(DATA UNDER STUDY)

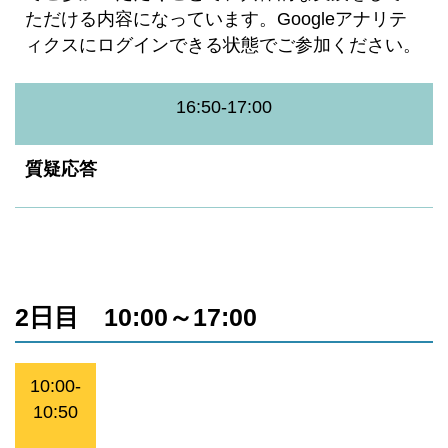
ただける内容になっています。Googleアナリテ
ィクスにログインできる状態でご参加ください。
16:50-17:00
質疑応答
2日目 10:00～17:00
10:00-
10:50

(End DATA UNDER STUDY)
(DATA UNDER STUDY)

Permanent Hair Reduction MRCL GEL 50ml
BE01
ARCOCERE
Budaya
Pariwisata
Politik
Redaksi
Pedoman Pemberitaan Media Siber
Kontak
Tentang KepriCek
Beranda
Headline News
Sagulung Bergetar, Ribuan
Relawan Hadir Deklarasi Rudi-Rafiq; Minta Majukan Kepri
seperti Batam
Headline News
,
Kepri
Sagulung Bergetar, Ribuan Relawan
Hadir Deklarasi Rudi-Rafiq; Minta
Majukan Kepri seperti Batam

(End DATA UNDER STUDY)
(DATA UNDER STUDY)

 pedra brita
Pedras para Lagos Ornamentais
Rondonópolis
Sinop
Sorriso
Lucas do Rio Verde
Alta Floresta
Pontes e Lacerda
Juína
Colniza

(End DATA UNDER STUDY)

> _EXERCISE DETAILS_:
In the data above, each line holding "Relawan" is to be found and copied.

> _ANSWER TO THE PROBLEM_:
Relawan Hadir Deklarasi Rudi-Rafiq; Minta Majukan Kepri
Sagulung Bergetar, Ribuan Relawan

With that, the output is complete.